The Department of Justice reports that a publicly-traded U.S. company has agreed to pay more than $218 million to resolve investigations by the DOJ and the Securities and Exchange Commission into its violations of the Foreign Corrupt Practices Act.
According to information from the two agencies, between 2009 and 2017 the company, “despite repeated and glaring bribery-related red flags,” conspired to pay bribes through third-party sales agents and subsidiary employees to government officials to obtain and retain business with state-owned businesses in Vietnam, Indonesia, and India. The company obtained profits of approximately $98.5 million as a result of the scheme.

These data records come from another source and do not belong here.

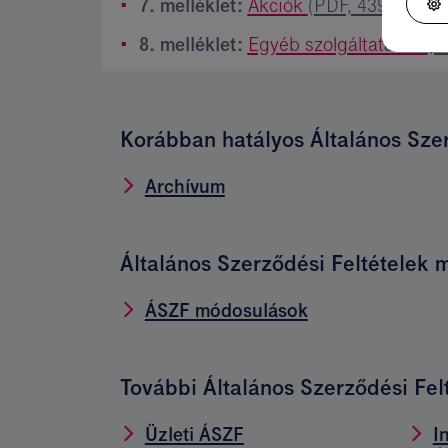
7. melléklet:
Akciók
(PDF, 439,7 kB)
8. melléklet:
Egyéb szolgáltatások
(P
Korábban hatályos Általános Szer
Archívum
Általános Szerződési Feltételek 
ÁSZF módosulások
További Általános Szerződési Fel
Üzleti ÁSZF
I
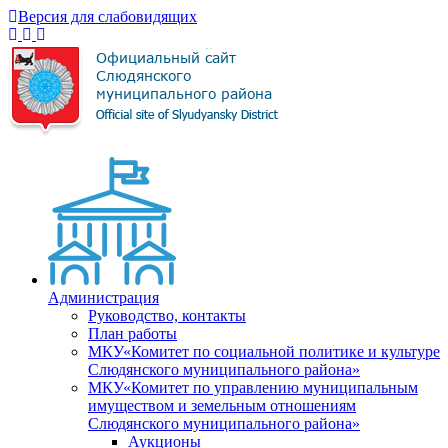
Версия для слабовидящих
Администрация
Руководство, контакты
План работы
МКУ«Комитет по социальной политике и культуре
Слюдянского муниципального района»
МКУ«Комитет по управлению муниципальным
имуществом и земельным отношениям
Слюдянского муниципального района»
Аукционы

The DOJ states that the company has entered into a three-year non-prosecution agreement under which it agreed to pay a criminal fine of approximately $98.2 million and administrative forfeiture of approximately $98.5 million. The company will also pay approximately $103.6 million in disgorgement and prejudgment interest as part of a resolution of the SEC’s parallel investigation.
A DOJ official noted that the settlement “demonstrates the real benefits that companies can receive if they self-disclose misconduct, substantially cooperate, and extensively remediate.” The department explained that even though the company’s self-disclosure was not reasonably prompt the company received credit for making it and for cooperating with the DOJ’s investigation, such as by proactively identifying information previously unknown to the department and collecting and producing voluminous relevant documents and translations. The company also promptly engaged in extensive remedial measures, including strengthening its anti-corruption compliance program, transforming its business model and risk management process to reduce corruption risk and embed compliance in the business, and engaging in continuous testing, monitoring, and improvement of all aspects of its compliance program.